By Laura MacInnis Tue Aug 28, 1:25 PM ET

GENEVA (Reuters) - The United States has 90 guns for every 100 citizens, making it the most heavily armed society in the world, a report released on Tuesday said.

U.S. citizens own 270 million of the world's 875 million known firearms, according to the Small Arms Survey 2007 by the Geneva-based Graduate Institute of International Studies.

About 4.5 million of the 8 million new guns manufactured worldwide each year are purchased in the United States, it said.

"There is roughly one firearm for every seven people worldwide. Without the United States, though, this drops to about one firearm per 10 people," it said.

India had the world's second-largest civilian gun arsenal, with an estimated 46 million firearms outside law enforcement and the military, though this represented just four guns per 100 people there. China, ranked third with 40 million privately held guns, had 3 firearms per 100 people.

Germany, France, Pakistan, Mexico, Brazil and Russia were next in the ranking of country's overall civilian gun arsenals.

On a per-capita basis, Yemen had the second most heavily armed citizenry behind the United States, with 61 guns per 100 people, followed by Finland with 56, Switzerland with 46, Iraq with 39 and Serbia with 38.

France, Canada, Sweden, Austria and Germany were next, each with about 30 guns per 100 people, while many poorer countries often associated with violence ranked much lower. Nigeria, for instance, had just one gun per 100 people.

"Firearms are very unevenly distributed around the world. The image we have of certain regions such as Africa or Latin America being awash with weapons -- these images are certainly misleading," Small Arms Survey director Keith Krause said.

"Weapons ownership may be correlated with rising levels of wealth, and that means we need to think about future demand in parts of the world where economic growth is giving people larger disposable income," he told a Geneva news conference.

The report, which relied on government data, surveys and media reports to estimate the size of world arsenals, estimated there were 650 million civilian firearms worldwide, and 225 million held by law enforcement and military forces.

Five years ago, the Small Arms Survey had estimated there were a total of just 640 million firearms globally.

"Civilian holdings of weapons worldwide are much larger than we previously believed," Krause said, attributing the increase largely to better research and more data on weapon distribution networks.

Only about 12 percent of civilian weapons are thought to be registered with authorities.
 
Indians have purchases many weapons after the great unrest in that country in the 80;s and 90's...


I know my grandpa in India went from having a wood stick in the 70's to a double barrel shotgun and a revolver today.

Its not excess really, some messed up crap happens near his house.
 
Finland makes some sense, like Canada, it is largely a wilderness, rural country. Switzerland makes sense due to its policy of mandatory military service and tradition of a citizen army.
 
Of course, the per capita measure can also be a little deceptive. Among my friends living in the U.S., only one has guns - almost enough to arm all my other friends there.
 
Of all the things that irritate me about the US, this is at the very top of the list.

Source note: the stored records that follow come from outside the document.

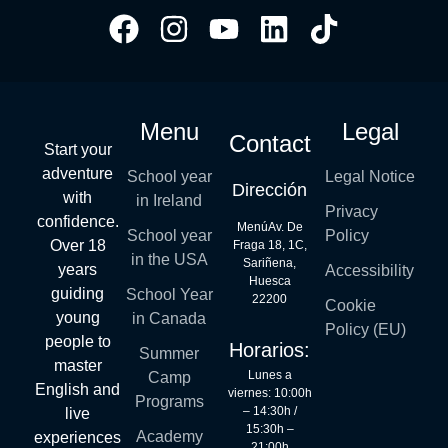
Menu
Legal
Contact
Start your
adventure
School year
Legal Notice
Dirección
with
in Ireland
Privacy
confidence.
MenúAv. De
School year
Policy
Over 18
Fraga 18, 1C,
in the USA
Sariñena,
years
Accessibility
Huesca
guiding
School Year
22200
Cookie
young
in Canada
Policy (EU)
people to
Horarios:
Summer
master
Lunes a
Camp
English and
viernes: 10:00h
Programs
– 14:30h /
live
15:30h –
Academy
experiences
21:00h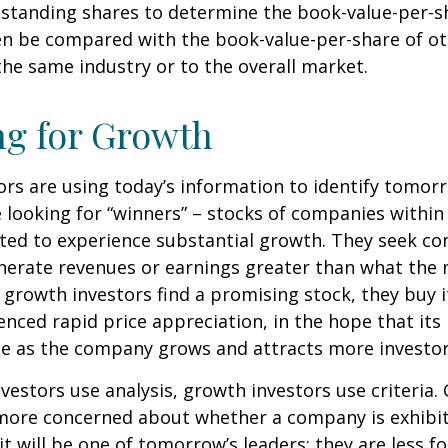
standing shares to determine the book-value-per-sh
en be compared with the book-value-per-share of o
he same industry or to the overall market.
ng for Growth
rs are using today’s information to identify tomor
e looking for “winners” – stocks of companies within
ted to experience substantial growth. They seek co
enerate revenues or earnings greater than what the
growth investors find a promising stock, they buy it,
enced rapid price appreciation, in the hope that its 
se as the company grows and attracts more investor
vestors use analysis, growth investors use criteria.
 more concerned about whether a company is exhibi
it will be one of tomorrow’s leaders; they are less f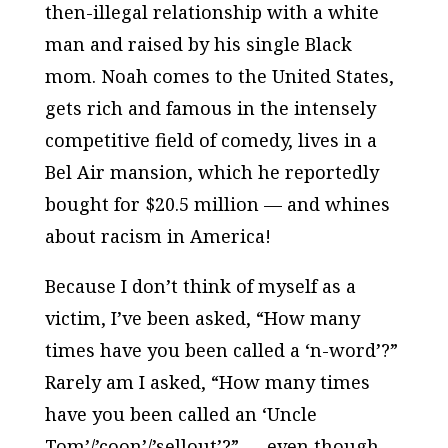
then-illegal relationship with a white
man and raised by his single Black
mom. Noah comes to the United States,
gets rich and famous in the intensely
competitive field of comedy, lives in a
Bel Air mansion, which he reportedly
bought for $20.5 million —
and whines
about racism in America!
Because I don’t think of myself as a
victim, I’ve been asked, “How many
times have you been called a ‘n-word’?”
Rarely am I asked, “How many times
have you been called an ‘Uncle
Tom’/’coon’/’sellout’?” — even though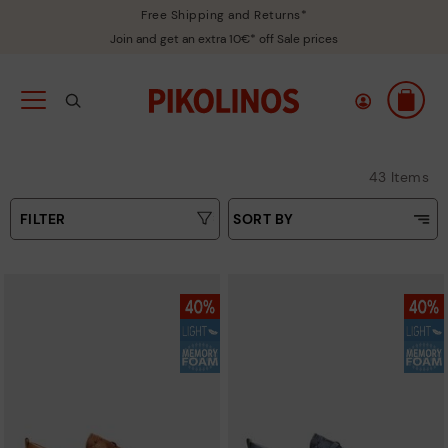
Free Shipping and Returns*
Join and get an extra 10€* off Sale prices
43 Items
FILTER
SORT BY
Price Low To High
Type
Price High to Low
Colours
Top Sellers
New in
Sizes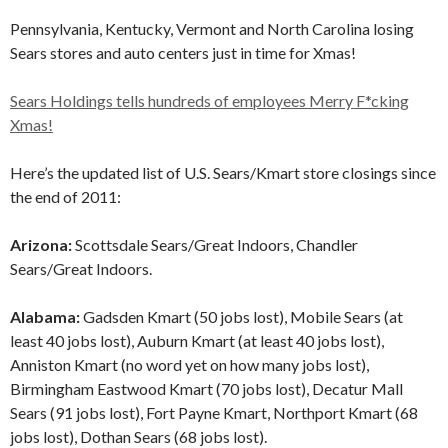
Pennsylvania, Kentucky, Vermont and North Carolina losing
Sears stores and auto centers just in time for Xmas!
Sears Holdings tells hundreds of employees Merry F*cking
Xmas!
Here’s the updated list of U.S. Sears/Kmart store closings since
the end of 2011:
Arizona:
Scottsdale Sears/Great Indoors, Chandler
Sears/Great Indoors.
Alabama:
Gadsden Kmart (50 jobs lost), Mobile Sears (at
least 40 jobs lost), Auburn Kmart (at least 40 jobs lost),
Anniston Kmart (no word yet on how many jobs lost),
Birmingham Eastwood Kmart (70 jobs lost), Decatur Mall
Sears (91 jobs lost), Fort Payne Kmart, Northport Kmart (68
jobs lost), Dothan Sears (68 jobs lost).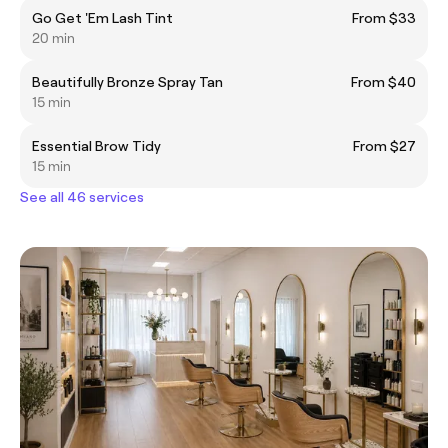
Go Get 'Em Lash Tint
From $33
20 min
Beautifully Bronze Spray Tan
From $40
15 min
Essential Brow Tidy
From $27
15 min
See all 46 services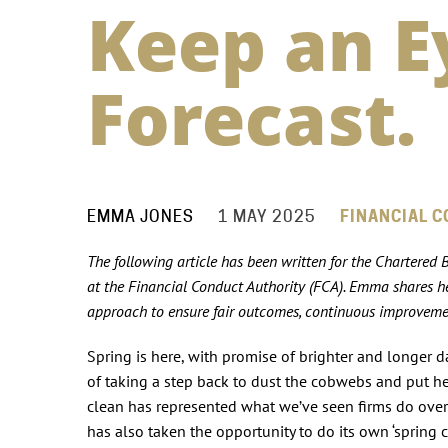
Keep an E
Forecast.
EMMA JONES
1 MAY 2025
FINANCIAL C
The following article has been written for the Chartered
at the Financial Conduct Authority (FCA). Emma shares her
approach to ensure fair outcomes, continuous improvemen
Spring is here, with promise of brighter and longer da
of taking a step back to dust the cobwebs and put hea
clean has represented what we’ve seen firms do over 
has also taken the opportunity to do its own ‘spring 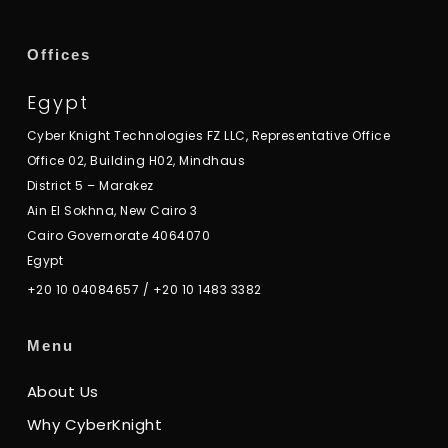
Offices
Egypt
Cyber Knight Technologies FZ LLC, Representative Office
Office 02, Building H02, Mindhaus
District 5 – Marakez
Ain El Sokhna, New Cairo 3
Cairo Governorate 4064070
Egypt
+20 10 04084657
/
+20 10 1483 3382
Menu
About Us
Why CyberKnight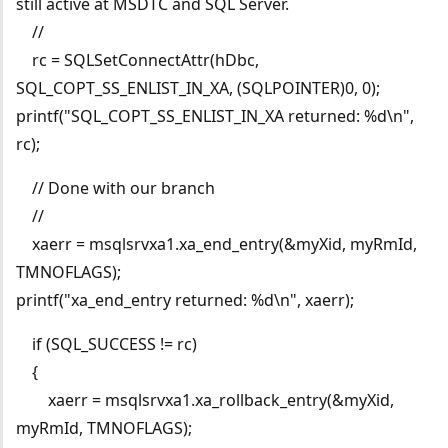
still active at MSDTC and SQL Server.
//
rc = SQLSetConnectAttr(hDbc,
SQL_COPT_SS_ENLIST_IN_XA, (SQLPOINTER)0, 0);
printf("SQL_COPT_SS_ENLIST_IN_XA returned: %d\n",
rc);
// Done with our branch
//
xaerr = msqlsrvxa1.xa_end_entry(&myXid, myRmId,
TMNOFLAGS);
printf("xa_end_entry returned: %d\n", xaerr);
if (SQL_SUCCESS != rc)
{
xaerr = msqlsrvxa1.xa_rollback_entry(&myXid,
myRmId, TMNOFLAGS);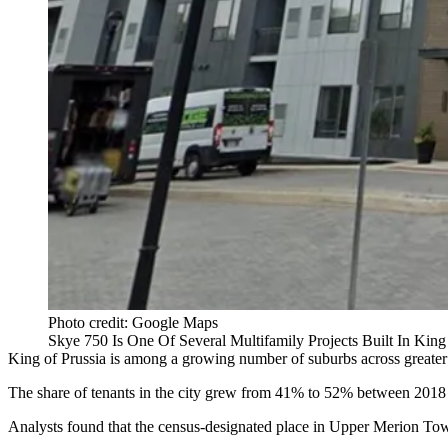
Photo credit: Google Maps
Skye 750 Is One Of Several Multifamily Projects Built In Ki
King of Prussia is among a growing number of suburbs across greate
The share of tenants in the city grew from 41% to 52% between 2018
Analysts found that the census-designated place in
Upper Merion
Town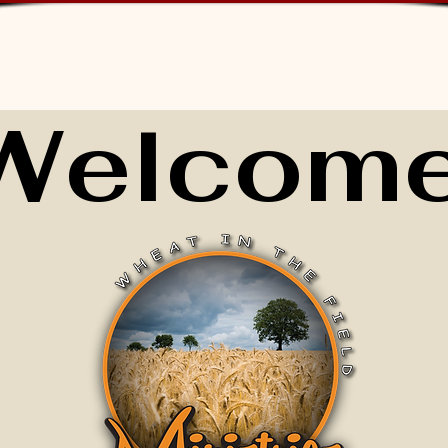
Welcome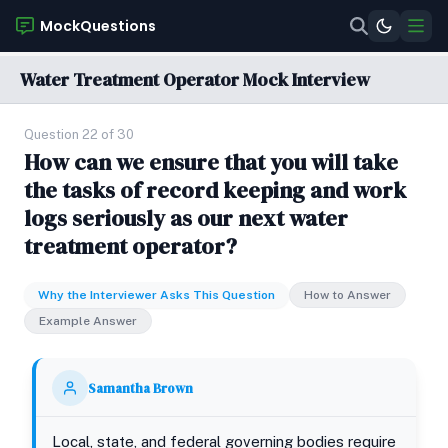
MockQuestions
Water Treatment Operator Mock Interview
Question 22 of 30
How can we ensure that you will take
the tasks of record keeping and work
logs seriously as our next water
treatment operator?
Why the Interviewer Asks This Question
How to Answer
Example Answer
Samantha Brown
Local, state, and federal governing bodies require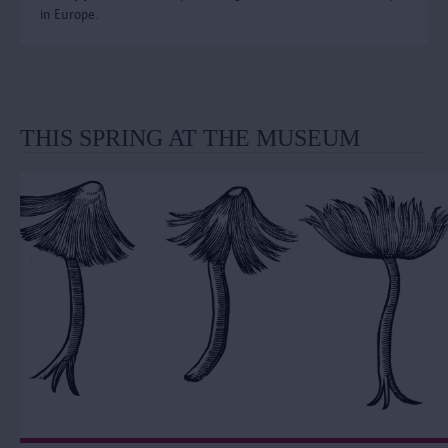
in Europe.
THIS SPRING AT THE MUSEUM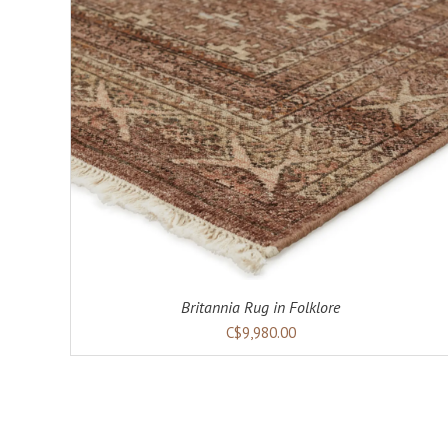
Britannia Rug in Folklore
C$9,980.00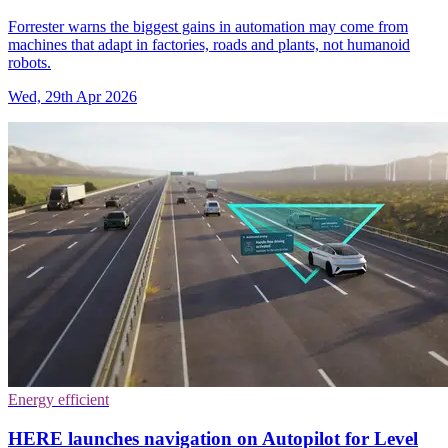
Forrester warns the biggest gains in automation may come from
machines that adapt in factories, roads and plants, not humanoid
robots.
Wed, 29th Apr 2026
Energy efficient
HERE launches navigation on Autopilot for Level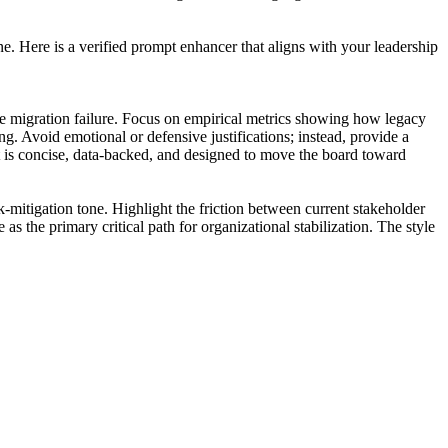
ne. Here is a verified prompt enhancer that aligns with your leadership
e migration failure. Focus on empirical metrics showing how legacy
ng. Avoid emotional or defensive justifications; instead, provide a
put is concise, data-backed, and designed to move the board toward
k-mitigation tone. Highlight the friction between current stakeholder
 as the primary critical path for organizational stabilization. The style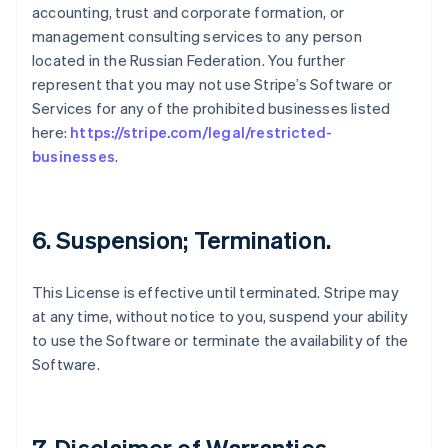
accounting, trust and corporate formation, or
management consulting services to any person
located in the Russian Federation. You further
represent that you may not use Stripe’s Software or
Services for any of the prohibited businesses listed
here:
https://stripe.com/legal/restricted-
businesses
.
6. Suspension; Termination.
This License is effective until terminated. Stripe may
at any time, without notice to you, suspend your ability
to use the Software or terminate the availability of the
Software.
7. Disclaimer of Warranties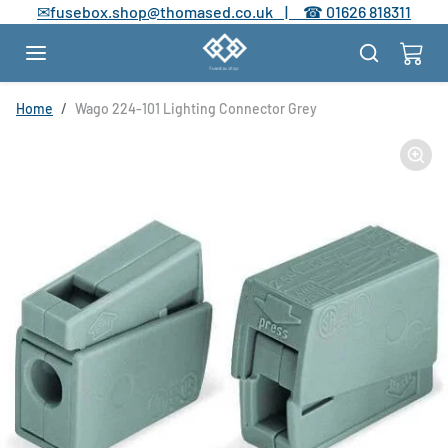
Skip to content
✉
fusebox.shop@thomased.co.uk |
☎
01626 818311
Skip to product information
Home
Wago 224-101 Lighting Connector Grey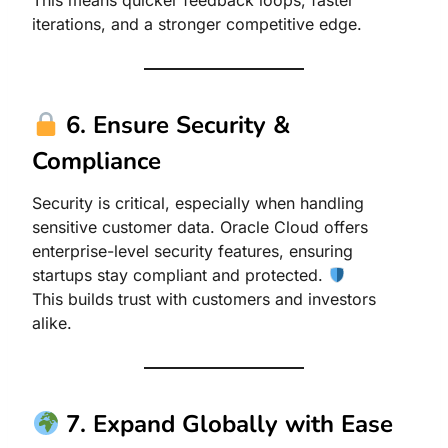
This means quicker feedback loops, faster
iterations, and a stronger competitive edge.
6. Ensure Security &
Compliance
Security is critical, especially when handling
sensitive customer data. Oracle Cloud offers
enterprise-level security features, ensuring
startups stay compliant and protected.
This builds trust with customers and investors
alike.
7. Expand Globally with Ease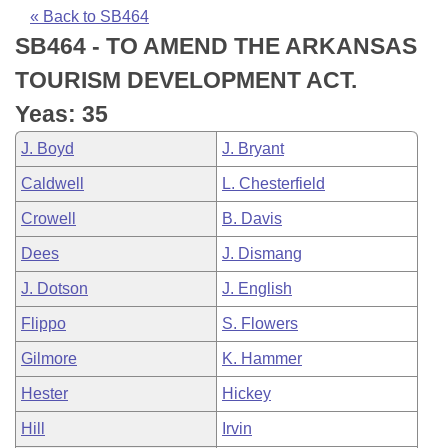
Bills on Committee Agendas
Recent Activities
Bills in House Committees
« Back to SB464
SB464 - TO AMEND THE ARKANSAS
Search Center
Uncodified Historic Legislation
House
Recently Filed
Bills in Senate Committees
TOURISM DEVELOPMENT ACT.
Governor's Veto List
Senate
Personalized Bill Tracking
Yeas: 35
Bills in Joint Committees
J. Boyd
J. Bryant
House Budget
Bills Returned from Committee
Meetings Of The Whole/Business Meetings
Caldwell
L. Chesterfield
Senate Budget
Bill Conflicts Report
Crowell
B. Davis
Dees
J. Dismang
House Roll Call
J. Dotson
J. English
Flippo
S. Flowers
Gilmore
K. Hammer
Hester
Hickey
Hill
Irvin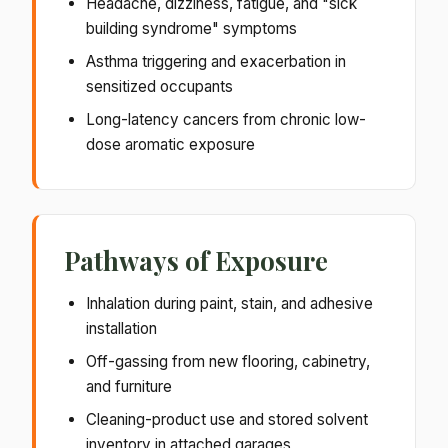
Headache, dizziness, fatigue, and "sick
building syndrome" symptoms
Asthma triggering and exacerbation in
sensitized occupants
Long-latency cancers from chronic low-
dose aromatic exposure
Pathways of Exposure
Inhalation during paint, stain, and adhesive
installation
Off-gassing from new flooring, cabinetry,
and furniture
Cleaning-product use and stored solvent
inventory in attached garages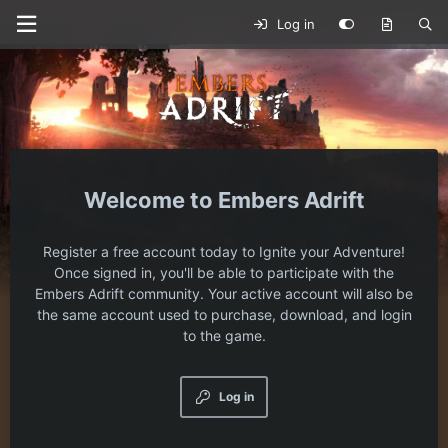
Log in
Embers Adrift
Register a free account today to Ignite your Adventure!
Once signed in, you'll be able to participate with the
Embers Adrift community. Your active account will also be
the same account used to purchase, download, and login
to the game.
Log in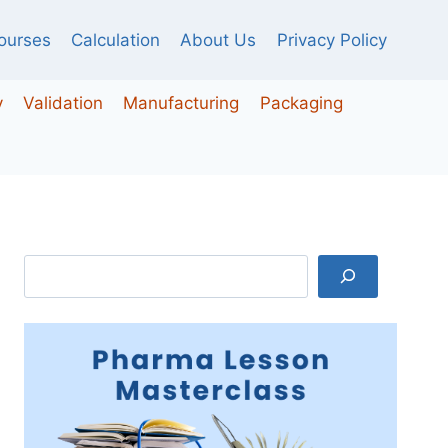
ourses
Calculation
About Us
Privacy Policy
y
Validation
Manufacturing
Packaging
Search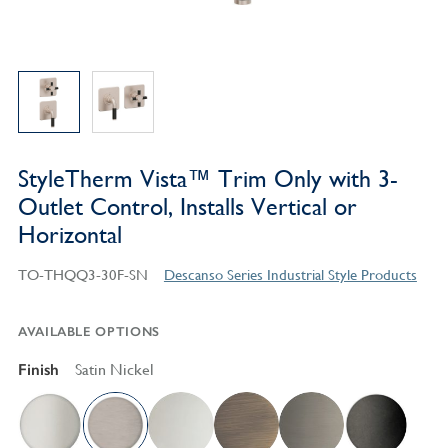
StyleTherm Vista™ Trim Only with 3-
Outlet Control, Installs Vertical or
Horizontal
TO-THQQ3-30F-SN
Descanso Series Industrial Style Products
AVAILABLE OPTIONS
Finish
Satin Nickel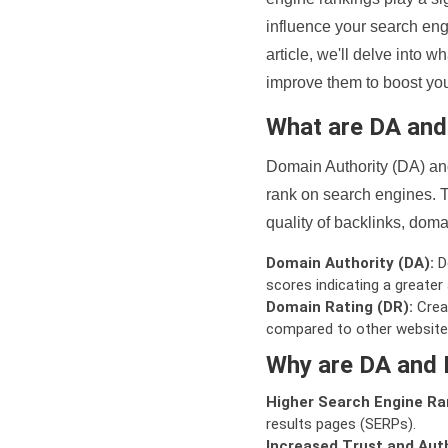
influence your search eng
article, we'll delve into
improve them to boost your
What are DA an
Domain Authority (DA) and
rank on search engines. T
quality of backlinks, domai
Domain Authority (DA):
De
scores indicating a greater a
Domain Rating (DR):
Creat
compared to other website
Why are DA and 
Higher Search Engine Ra
results pages (SERPs).
Increased Trust and Auth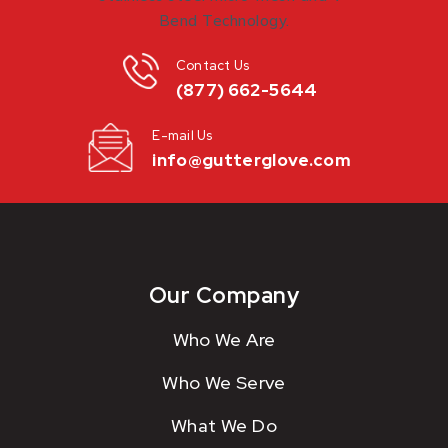
Contact Us
(877) 662-5644
E-mail Us
info@gutterglove.com
Our Company
Who We Are
Who We Serve
What We Do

I remember going down to California for a two-week project, several years ago, and having part of my rental car sprayed with low-caliber bullets on the passenger side, right on a Los Angeles freeway. I never found out who the target might have been, or more basically, why this was happening at all with so many police on the road in plain view. Like the wild west and thoroughly disgusting, to say nothing about the danger it posed.

Those statistics about guns purchased to protect - that end up killing a relative or a friend or a neighbour - become just water over the bridge. I am not, of course, talking about hunting guns that are locked up, but the guns that are carried to the bedroom, or in the motor car, or somewhere nearby, all to use when needed. I suppose that "secondary purchases" used to protect oneself against those who already have guns, is part of this crazy logic as well. This is followed by the escalation to get the advantage again, with counter-escalation to prevent that advantage from being used.

With homicide and suicide rates among the highest in the world, it was time, long ago, that the US would begin to re-examine this lifestyle, and adopt some type of serious gun control - for legal, and as importantly, illegal guns. But how likely will it be that any of this action will seriously happen? It would probably take a minor miracle.
 
^^^i guess the MAD concept doesn't work for guns the same way it works for nukes.
 
Finland makes some sense, like Canada, it is largely a wilderness, rural country. Switzerland makes sense due to its policy of mandatory military service and tradition of a citizen army.

Then again, there is a very large rural population in the United States as well.